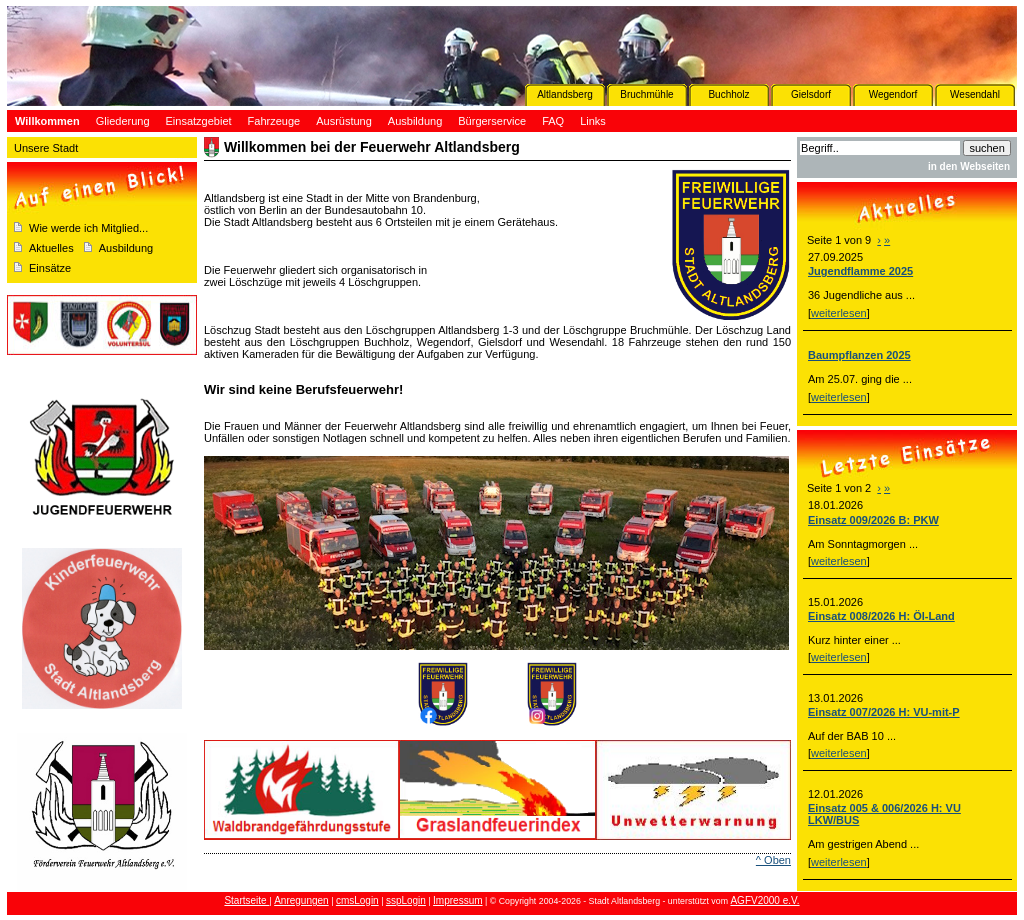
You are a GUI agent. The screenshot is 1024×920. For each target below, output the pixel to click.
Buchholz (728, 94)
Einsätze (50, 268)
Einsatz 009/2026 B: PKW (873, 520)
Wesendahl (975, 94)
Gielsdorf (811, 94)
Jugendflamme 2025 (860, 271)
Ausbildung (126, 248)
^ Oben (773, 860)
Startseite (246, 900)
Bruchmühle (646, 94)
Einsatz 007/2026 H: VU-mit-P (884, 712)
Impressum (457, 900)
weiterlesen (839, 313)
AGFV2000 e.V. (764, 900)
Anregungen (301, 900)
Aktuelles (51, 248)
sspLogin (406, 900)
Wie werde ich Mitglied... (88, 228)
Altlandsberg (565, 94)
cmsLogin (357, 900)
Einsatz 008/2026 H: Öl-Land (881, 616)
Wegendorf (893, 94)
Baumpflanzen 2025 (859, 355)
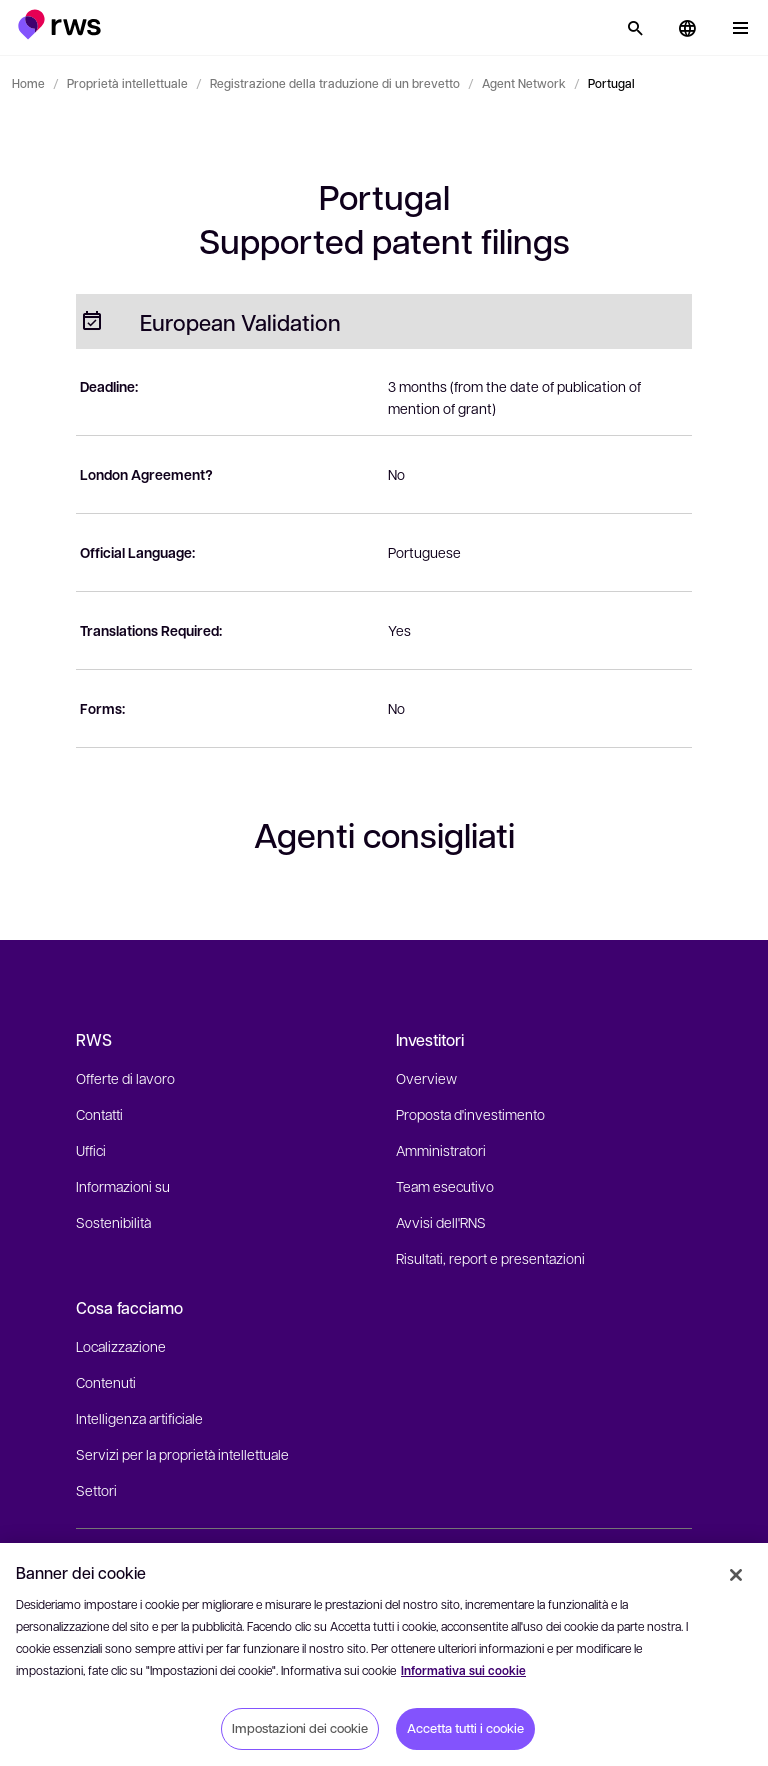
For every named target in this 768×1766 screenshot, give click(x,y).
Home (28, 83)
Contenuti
++++++
Brief:
Without the pictures, reproduce the entries exactly.

Answer to this exercise:
You are a GUI agent. The screenshot is 1024×920. For each target below, output the pixel to click.
Buchholz (728, 94)
Einsätze (50, 268)
Einsatz 009/2026 B: PKW (873, 520)
Wesendahl (975, 94)
Gielsdorf (811, 94)
Jugendflamme 2025 (860, 271)
Ausbildung (126, 248)
^ Oben (773, 860)
Startseite (246, 900)
Bruchmühle (646, 94)
Einsatz 007/2026 H: VU-mit-P (884, 712)
Impressum (457, 900)
weiterlesen (839, 313)
AGFV2000 e.V. (764, 900)
Anregungen (301, 900)
Aktuelles (51, 248)
sspLogin (406, 900)
Wie werde ich Mitglied... (88, 228)
Altlandsberg (565, 94)
cmsLogin (357, 900)
Einsatz 008/2026 H: Öl-Land (881, 616)
Wegendorf (893, 94)
Baumpflanzen 2025 (859, 355)
For every named target in this 768×1766 screenshot, give click(x,y).
Home (28, 83)
Contenuti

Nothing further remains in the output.